**What needs to be done**
What is needed here is every line of the records that includes "this".

[[ Available records, beginning ]]

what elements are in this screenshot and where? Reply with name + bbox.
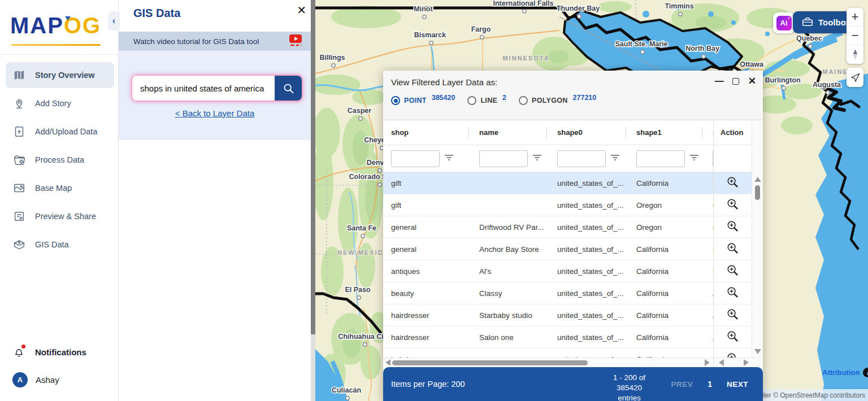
close-icon[interactable]: ✕	[748, 75, 756, 87]
scroll-left-arrow[interactable]	[385, 359, 390, 366]
action-column: Action	[713, 120, 752, 358]
sidebar-item-preview-share[interactable]: Preview & Share	[6, 203, 114, 229]
map-city-label: Casper	[348, 107, 372, 115]
radio-circle-icon[interactable]	[519, 96, 528, 105]
horizontal-scrollbar[interactable]	[383, 358, 763, 367]
table-row[interactable]: hairdresserStarbaby studiounited_states_…	[383, 304, 713, 326]
filter-icon[interactable]	[444, 153, 454, 164]
map-city-dot	[378, 169, 381, 172]
map-region-label: NEW MEXICO	[337, 249, 389, 256]
panel-scrollbar[interactable]	[311, 0, 315, 401]
vertical-scrollbar[interactable]	[752, 120, 763, 358]
scroll-right-arrow[interactable]	[705, 359, 710, 366]
sidebar-item-add-story[interactable]: Add Story	[6, 90, 114, 116]
ai-tool-button[interactable]: Ai	[773, 12, 795, 33]
map-city-dot	[782, 86, 785, 90]
zoom-in-button[interactable]: +	[847, 8, 863, 27]
filter-icon[interactable]	[689, 153, 699, 164]
zoom-to-feature-button[interactable]	[714, 260, 752, 282]
compass-button[interactable]	[847, 45, 863, 64]
cell-shape2: M	[705, 245, 713, 254]
items-per-page[interactable]: Items per Page: 200	[391, 380, 465, 389]
filter-input-shop[interactable]	[391, 150, 440, 167]
cell-shape0: united_states_of_...	[549, 245, 628, 254]
maximize-icon[interactable]	[732, 78, 739, 85]
filter-input-shape1[interactable]	[636, 150, 685, 167]
user-profile[interactable]: A Ashay	[12, 372, 114, 387]
table-row[interactable]: generalAnchor Bay Storeunited_states_of_…	[383, 238, 713, 260]
filter-cell-shape0	[549, 150, 628, 167]
action-scroll-right-arrow[interactable]	[744, 359, 749, 366]
radio-circle-icon[interactable]	[391, 96, 400, 105]
zoom-to-feature-button[interactable]	[714, 348, 752, 358]
sidebar-item-story-overview[interactable]: Story Overview	[6, 62, 114, 88]
attribution[interactable]: Attribution i	[822, 368, 868, 377]
column-header-shape0[interactable]: shape0	[549, 127, 628, 138]
table-row[interactable]: generalDriftwood RV Par...united_states_…	[383, 216, 713, 238]
filter-cell-name	[471, 150, 549, 167]
radio-point[interactable]: POINT385420	[391, 96, 455, 105]
radio-polygon[interactable]: POLYGON277210	[519, 96, 596, 105]
sidebar-item-base-map[interactable]: Base Map	[6, 175, 114, 201]
filter-icon[interactable]	[532, 153, 542, 164]
zoom-to-feature-button[interactable]	[714, 326, 752, 348]
back-to-layer-data[interactable]: < Back to Layer Data	[119, 108, 311, 119]
zoom-to-feature-button[interactable]	[714, 216, 752, 238]
zoom-out-button[interactable]: −	[847, 27, 863, 45]
filter-icon[interactable]	[610, 153, 620, 164]
filter-input-name[interactable]	[479, 150, 528, 167]
sidebar-item-add-upload-data[interactable]: Add/Upload Data	[6, 119, 114, 145]
table-row[interactable]: hairdresserunited_states_of_...Californi…	[383, 348, 713, 358]
attribution-label[interactable]: Attribution	[822, 368, 860, 377]
prev-page-button[interactable]: PREV	[671, 380, 693, 389]
filter-input-shape0[interactable]	[557, 150, 606, 167]
table-row[interactable]: giftunited_states_of_...CaliforniaH	[383, 172, 713, 194]
panel-close-icon[interactable]: ✕	[294, 1, 309, 19]
ai-icon: Ai	[776, 16, 792, 30]
sidebar-nav: Story OverviewAdd StoryAdd/Upload DataPr…	[6, 62, 114, 260]
cell-shop: general	[383, 245, 471, 254]
search-button[interactable]	[275, 76, 302, 101]
panel-collapse-button[interactable]: ‹	[108, 11, 120, 30]
action-scroll-left-arrow[interactable]	[719, 359, 724, 366]
cell-shape1: California	[628, 333, 705, 342]
table-row[interactable]: hairdresserSalon oneunited_states_of_...…	[383, 326, 713, 348]
column-header-name[interactable]: name	[471, 127, 549, 138]
cell-name: Starbaby studio	[471, 311, 549, 320]
video-tutorial-label: Watch video tutorial for GIS Data tool	[133, 37, 259, 46]
scroll-up-arrow[interactable]	[754, 177, 761, 182]
sidebar-item-gis-data[interactable]: GIS Data	[6, 232, 114, 258]
current-page[interactable]: 1	[708, 380, 712, 389]
vertical-scroll-thumb[interactable]	[755, 185, 760, 200]
column-header-shape1[interactable]: shape1	[628, 127, 705, 138]
sidebar-item-process-data[interactable]: Process Data	[6, 147, 114, 173]
search-input[interactable]	[132, 76, 275, 101]
column-header-shop[interactable]: shop	[383, 127, 471, 138]
radio-line[interactable]: LINE2	[467, 96, 506, 105]
cell-shop: gift	[383, 179, 471, 188]
info-icon[interactable]: i	[863, 368, 868, 377]
zoom-to-feature-button[interactable]	[714, 282, 752, 304]
horizontal-scroll-thumb[interactable]	[392, 360, 588, 365]
video-tutorial-banner[interactable]: Watch video tutorial for GIS Data tool	[119, 32, 311, 51]
sidebar-item-label: GIS Data	[35, 240, 69, 249]
next-page-button[interactable]: NEXT	[727, 380, 748, 389]
table-row[interactable]: antiquesAl'sunited_states_of_...Californ…	[383, 260, 713, 282]
map-city-dot	[359, 117, 362, 120]
table-row[interactable]: giftunited_states_of_...OregonC	[383, 194, 713, 216]
column-header-shape2[interactable]: shape2	[705, 127, 713, 138]
zoom-to-feature-button[interactable]	[714, 304, 752, 326]
zoom-in-icon	[726, 330, 739, 345]
cell-shape2: M	[705, 267, 713, 276]
locate-button[interactable]	[847, 68, 863, 87]
scroll-down-arrow[interactable]	[754, 349, 761, 354]
radio-count: 385420	[432, 94, 455, 102]
notifications-item[interactable]: Notifications	[12, 345, 114, 359]
radio-circle-icon[interactable]	[467, 96, 476, 105]
zoom-to-feature-button[interactable]	[714, 238, 752, 260]
zoom-to-feature-button[interactable]	[714, 172, 752, 194]
action-filter-spacer	[714, 145, 752, 172]
zoom-to-feature-button[interactable]	[714, 194, 752, 216]
minimize-icon[interactable]: —	[715, 76, 723, 86]
table-row[interactable]: beautyClassyunited_states_of_...Californ…	[383, 282, 713, 304]
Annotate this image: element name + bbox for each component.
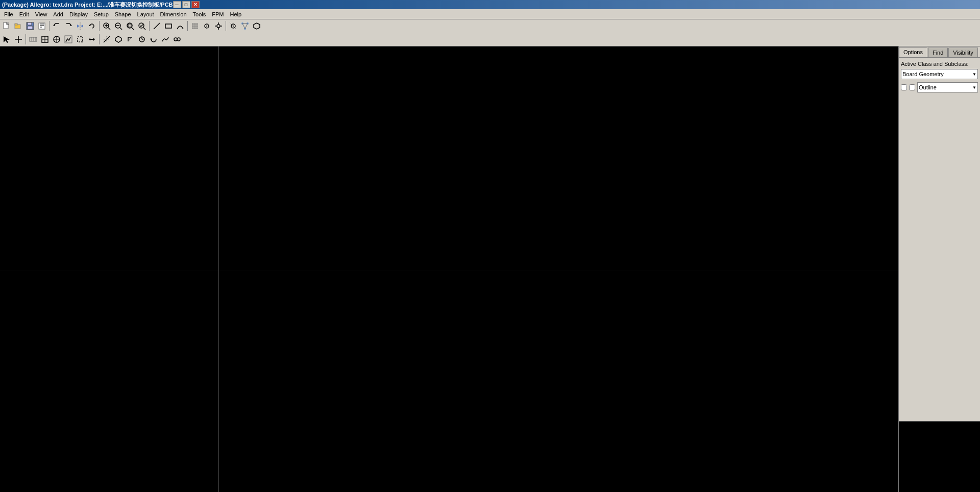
- class-dropdown-wrapper: Board GeometryEtchPackage GeometryDrawin…: [901, 69, 978, 79]
- sep-3: [149, 21, 150, 31]
- svg-line-51: [242, 24, 245, 29]
- svg-line-22: [120, 28, 122, 30]
- title-bar-controls: ─ □ ✕: [173, 1, 200, 8]
- origin-button[interactable]: [201, 20, 212, 32]
- panel-content: Active Class and Subclass: Board Geometr…: [899, 58, 980, 421]
- menu-item-view[interactable]: View: [32, 10, 51, 18]
- svg-point-80: [174, 38, 177, 41]
- tb2-10[interactable]: [136, 34, 148, 45]
- tb2-8[interactable]: [113, 34, 124, 45]
- menu-item-help[interactable]: Help: [227, 10, 245, 18]
- arc-button[interactable]: [175, 20, 186, 32]
- menu-item-add[interactable]: Add: [50, 10, 66, 18]
- panel-tabs: Options Find Visibility: [899, 46, 980, 58]
- svg-point-39: [217, 25, 220, 28]
- save-button[interactable]: [24, 20, 36, 32]
- open-button[interactable]: [13, 20, 24, 32]
- svg-marker-12: [70, 25, 72, 26]
- svg-marker-75: [115, 36, 121, 42]
- svg-marker-71: [93, 38, 95, 41]
- menu-item-display[interactable]: Display: [66, 10, 91, 18]
- menu-item-tools[interactable]: Tools: [190, 10, 209, 18]
- menu-item-layout[interactable]: Layout: [134, 10, 157, 18]
- pen-button[interactable]: [36, 20, 47, 32]
- mini-preview: [899, 421, 980, 492]
- svg-line-18: [108, 28, 110, 30]
- subclass-checkbox2[interactable]: [909, 84, 915, 90]
- undo-button[interactable]: [51, 20, 62, 32]
- new-button[interactable]: [1, 20, 12, 32]
- svg-line-29: [154, 23, 160, 29]
- right-panel: Options Find Visibility Active Class and…: [898, 46, 980, 492]
- zoomout-button[interactable]: [113, 20, 124, 32]
- title-bar: (Package) Allegro: text.dra Project: E:.…: [0, 0, 980, 9]
- ratsnest-button[interactable]: [239, 20, 251, 32]
- rect-button[interactable]: [163, 20, 174, 32]
- svg-marker-54: [4, 36, 10, 43]
- subclass-dropdown[interactable]: OutlineAssembly_TopSilkscreen_TopPlace_B…: [917, 82, 978, 92]
- svg-point-81: [177, 38, 180, 41]
- canvas-h-divider: [0, 270, 898, 270]
- tb2-2[interactable]: [39, 34, 51, 45]
- sep-6: [26, 34, 26, 44]
- active-class-label: Active Class and Subclass:: [901, 61, 978, 67]
- title-text: (Package) Allegro: text.dra Project: E:.…: [2, 1, 173, 9]
- svg-point-46: [233, 26, 234, 27]
- snap-button[interactable]: [228, 20, 239, 32]
- svg-line-52: [245, 24, 248, 29]
- sep-5: [226, 21, 226, 31]
- tab-options[interactable]: Options: [899, 47, 927, 57]
- close-button[interactable]: ✕: [191, 1, 200, 8]
- zoomin-button[interactable]: [101, 20, 112, 32]
- zoomfit-button[interactable]: [125, 20, 136, 32]
- tab-find[interactable]: Find: [928, 48, 948, 57]
- tb2-11[interactable]: [148, 34, 159, 45]
- svg-rect-3: [15, 24, 17, 25]
- maximize-button[interactable]: □: [182, 1, 190, 8]
- select-button[interactable]: [1, 34, 12, 45]
- svg-rect-30: [165, 24, 172, 28]
- canvas-area[interactable]: [0, 46, 898, 492]
- settings-button[interactable]: [213, 20, 224, 32]
- tb2-9[interactable]: [125, 34, 136, 45]
- svg-line-25: [132, 28, 134, 30]
- svg-marker-79: [150, 38, 152, 40]
- minimize-button[interactable]: ─: [173, 1, 181, 8]
- pick-button[interactable]: [13, 34, 24, 45]
- menu-item-file[interactable]: File: [1, 10, 16, 18]
- line-button[interactable]: [151, 20, 162, 32]
- rotate-button[interactable]: [86, 20, 97, 32]
- tb2-7[interactable]: [101, 34, 112, 45]
- tb2-4[interactable]: [63, 34, 74, 45]
- svg-rect-6: [28, 26, 33, 29]
- tb2-1[interactable]: [28, 34, 39, 45]
- class-dropdown[interactable]: Board GeometryEtchPackage GeometryDrawin…: [901, 69, 978, 79]
- sep-1: [49, 21, 50, 31]
- zoomsel-button[interactable]: [136, 20, 148, 32]
- menu-item-fpm[interactable]: FPM: [209, 10, 227, 18]
- mirror-button[interactable]: [75, 20, 86, 32]
- tb2-12[interactable]: [160, 34, 171, 45]
- sep-7: [99, 34, 100, 44]
- svg-marker-14: [77, 25, 80, 28]
- canvas-v-divider: [218, 46, 219, 492]
- subclass-dropdown-wrapper: OutlineAssembly_TopSilkscreen_TopPlace_B…: [917, 82, 978, 92]
- menu-bar: FileEditViewAddDisplaySetupShapeLayoutDi…: [0, 9, 980, 19]
- menu-item-dimension[interactable]: Dimension: [157, 10, 190, 18]
- main-layout: Options Find Visibility Active Class and…: [0, 46, 980, 492]
- svg-rect-5: [28, 22, 32, 25]
- subclass-checkbox[interactable]: [901, 84, 907, 90]
- tb2-13[interactable]: [172, 34, 183, 45]
- tb2-5[interactable]: [75, 34, 86, 45]
- menu-item-setup[interactable]: Setup: [91, 10, 112, 18]
- tab-visibility[interactable]: Visibility: [948, 48, 978, 57]
- grid-button[interactable]: [189, 20, 201, 32]
- tb2-6[interactable]: [86, 34, 97, 45]
- tb2-3[interactable]: [51, 34, 62, 45]
- redo-button[interactable]: [63, 20, 74, 32]
- menu-item-edit[interactable]: Edit: [16, 10, 32, 18]
- svg-marker-53: [254, 23, 260, 29]
- 3d-button[interactable]: [251, 20, 262, 32]
- svg-marker-70: [89, 38, 90, 41]
- menu-item-shape[interactable]: Shape: [112, 10, 134, 18]
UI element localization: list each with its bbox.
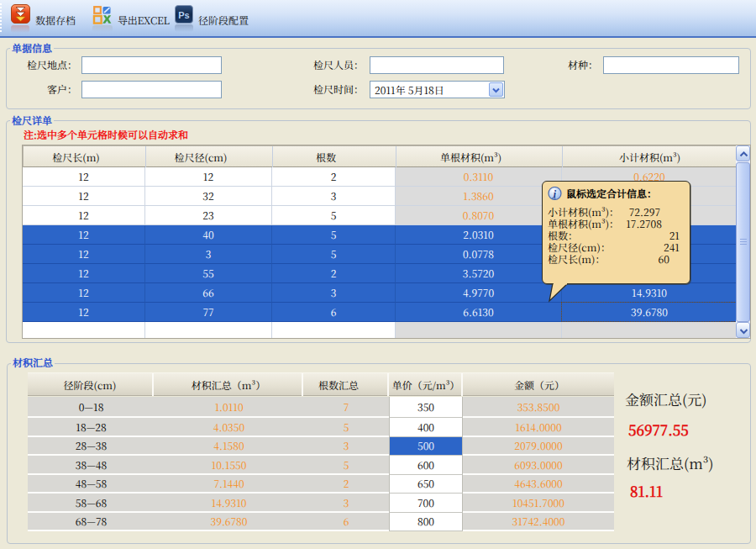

[[ Available records, end ]]

**Output**
what elements are in this screenshot and where? Reply with name + bbox.
Annotate this image: element name + bbox for each component.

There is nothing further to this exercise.